The rain had brought him nothing but pain since his leg had been broken. He felt it as pins and needles in his bones, intensifying where the break had happened, and the ache would spread throughout his lower half and up his spine, and he'd have little inclination to do anything but throw a blanket over himself and grit his teeth through the agony.

The last few days had been terrible. It had rained almost constantly, from pin-sharp downpours to deceivingly fine mist that left a body soaked. He'd felt wretched. He sat in a chair by a window that was opened a crack, blanket wrapped around himself, smoking cigarette after cigarette and drinking cup after cup of tea. He'd read seven books and gotten into the habit of napping in the mid-afternoon. He hadn't been out of his slippers in days and his barely-brushed hair was in need of a trim. He felt eighty-years-old.

When the rain stops, I'll find her, he told himself for the umpteenth time as he shook off the sleep from his snooze.

It ate at him that he had to talk himself into it these days. All through the winter, he had been fanatical about finding out where Dorothy had gone. Waiting for the break in his leg to mend and the frustrating exercise of learning to walk with that damned cane, he'd barely been able to sleep through the night -- thoughts of getting out into the broken city to try and find out where her trail picked up kept him awake into the wee hours and dragged out him out of sleep in an instant panic. He'd filled a notebook with plans. Most were just thoughts he needed to get out of his head. He'd written down everything he could remember about her, scouring his memory for each little detail, names, and locations mentioned in passing that now seemed monumentally important, such as where her family had come from and where she had grown up and Charlie's friends and haunts.

Now, he made excuses. He hated himself for it, but he couldn't bring himself to get back out there in the face of a hopeless quest.

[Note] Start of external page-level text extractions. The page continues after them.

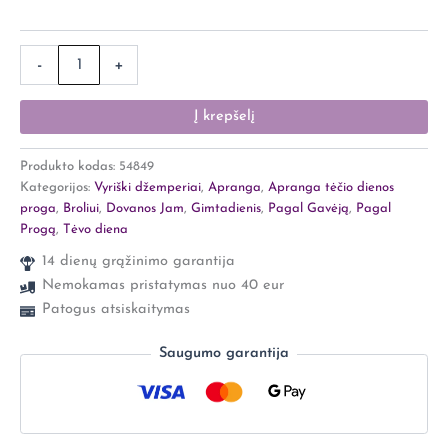
-
+
Į krepšelį
Produkto kodas:
54849
Kategorijos:
Vyriški džemperiai
,
Apranga
,
Apranga tėčio dienos
proga
,
Broliui
,
Dovanos Jam
,
Gimtadienis
,
Pagal Gavėją
,
Pagal
Progą
,
Tėvo diena
14 dienų grąžinimo garantija
Nemokamas pristatymas nuo 40 eur
Patogus atsiskaitymas
Saugumo garantija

His mother's musical laughter rose up from below and rubbed his nerves raw. He avoided her as much as he could. The same could be said for Helena and everyone else. A few friends had visited to have a look at him and he hadn't been able to tolerate then for more than a half an hour before becoming ornery. He didn't want to be around people, and those who lived under this roof made him want to climb the walls.

The laughter subsided, but when the music began his temper arced.

Madame Butterfly. It was always Madame Butterfly with his mother. She adored that record, and that he couldn't leave the house to escape it made him feel like a trapped cougar.

He gritted his teeth and pressed the heels of his hands against his eyes until they hurt.

She can't have ventured far. She and Charlie were as poor as church mice, but his hope for a quick end to his search had been quashed when he'd first ventured out to the last place he knew she had been: the house on Duncan Street where her step-mother had stayed after the explosion. It was a short street and he'd been able to knock on every door before he'd had to rest.

"I'm sorry, I don't know the woman's name, but she lost her husband and left here with a young woman and a boy," he'd said to each person who answered. No one had any information for him, save to say that some of the neighbours had been renting the houses and had left after Christmas.